Copy the material below verbatim from the line with "шинаа жолоодож Холливудад" to the line with "รับสิทธิประโยช", both lines included, omitting pictures and every line outside that range.

-------- Supplied data --------

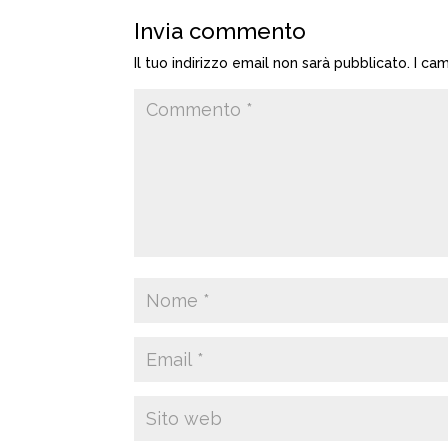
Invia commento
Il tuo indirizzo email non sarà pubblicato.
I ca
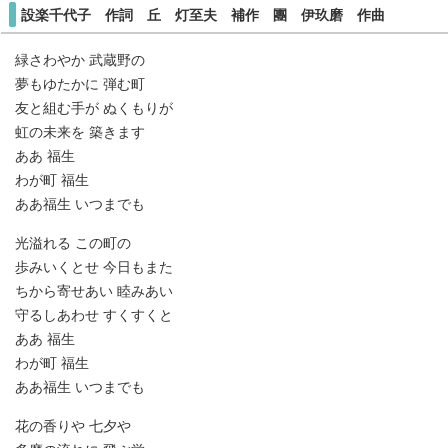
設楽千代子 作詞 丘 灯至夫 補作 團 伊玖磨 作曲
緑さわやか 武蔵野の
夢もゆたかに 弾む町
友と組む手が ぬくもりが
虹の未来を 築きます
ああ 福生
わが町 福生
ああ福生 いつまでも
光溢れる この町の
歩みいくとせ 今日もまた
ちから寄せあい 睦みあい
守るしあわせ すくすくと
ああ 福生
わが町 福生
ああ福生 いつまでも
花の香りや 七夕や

--------
-------- Supplied data --------

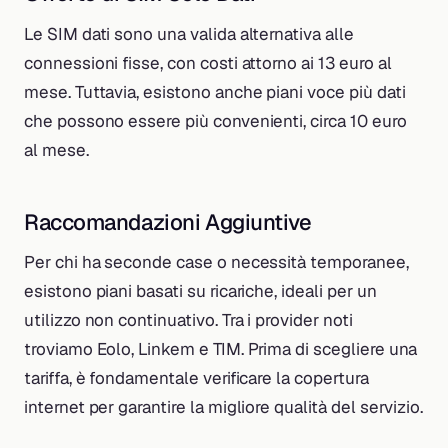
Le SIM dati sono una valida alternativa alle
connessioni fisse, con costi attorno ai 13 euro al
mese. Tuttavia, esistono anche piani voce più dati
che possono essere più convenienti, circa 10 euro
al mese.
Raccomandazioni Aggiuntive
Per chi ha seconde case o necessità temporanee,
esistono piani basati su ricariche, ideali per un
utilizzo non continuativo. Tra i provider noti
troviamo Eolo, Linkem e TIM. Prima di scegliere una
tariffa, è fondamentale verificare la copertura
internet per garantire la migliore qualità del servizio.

--------
-------- Supplied data --------

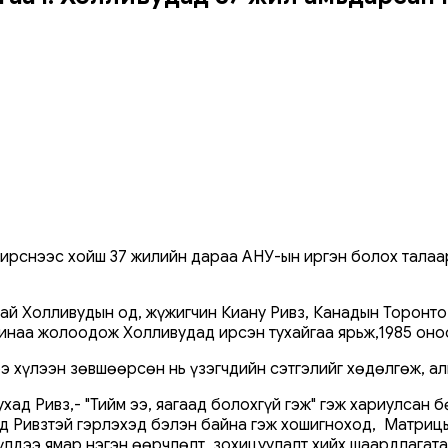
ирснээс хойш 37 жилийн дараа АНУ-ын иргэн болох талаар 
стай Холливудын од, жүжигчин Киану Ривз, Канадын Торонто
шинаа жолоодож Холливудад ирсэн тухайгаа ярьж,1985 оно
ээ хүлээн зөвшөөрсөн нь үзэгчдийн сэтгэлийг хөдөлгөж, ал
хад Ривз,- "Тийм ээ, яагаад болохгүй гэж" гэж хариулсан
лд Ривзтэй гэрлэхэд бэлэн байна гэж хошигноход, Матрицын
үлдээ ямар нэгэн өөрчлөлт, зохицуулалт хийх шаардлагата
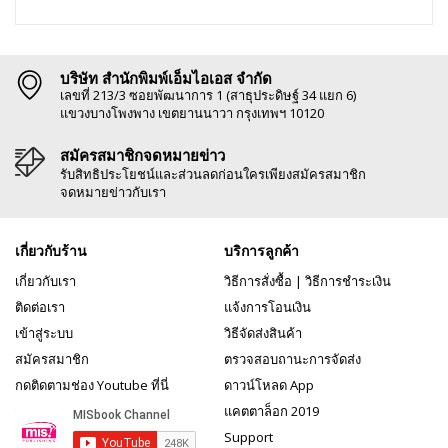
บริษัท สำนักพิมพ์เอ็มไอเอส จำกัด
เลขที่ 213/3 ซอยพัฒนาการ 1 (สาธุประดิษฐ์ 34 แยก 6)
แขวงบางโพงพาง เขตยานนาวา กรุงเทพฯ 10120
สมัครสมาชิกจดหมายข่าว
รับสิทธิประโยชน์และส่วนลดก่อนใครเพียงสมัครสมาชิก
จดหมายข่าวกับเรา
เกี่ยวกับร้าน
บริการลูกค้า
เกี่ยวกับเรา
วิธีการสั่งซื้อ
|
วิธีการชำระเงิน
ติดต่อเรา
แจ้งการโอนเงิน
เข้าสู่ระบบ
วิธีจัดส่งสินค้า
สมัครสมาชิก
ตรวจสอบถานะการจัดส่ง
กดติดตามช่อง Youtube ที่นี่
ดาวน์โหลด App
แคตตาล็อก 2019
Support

--------

* _Written answer_:
шинаа жолоодож Холливудад ирсэн тухайгаа ярьж,1985 оно
ээ хүлээн зөвшөөрсөн нь үзэгчдийн сэтгэлийг хөдөлгөж, ал
хад Ривз,- "Тийм ээ, яагаад болохгүй гэж" гэж хариулсан
лд Ривзтэй гэрлэхэд бэлэн байна гэж хошигноход, Матрицын
үлдээ ямар нэгэн өөрчлөлт, зохицуулалт хийх шаардлагата
บริษัท สำนักพิมพ์เอ็มไอเอส จำกัด
เลขที่ 213/3 ซอยพัฒนาการ 1 (สาธุประดิษฐ์ 34 แยก 6)
แขวงบางโพงพาง เขตยานนาวา กรุงเทพฯ 10120
สมัครสมาชิกจดหมายข่าว
รับสิทธิประโยชน์และส่วนลดก่อนใครเพียงสมัครสมาชิก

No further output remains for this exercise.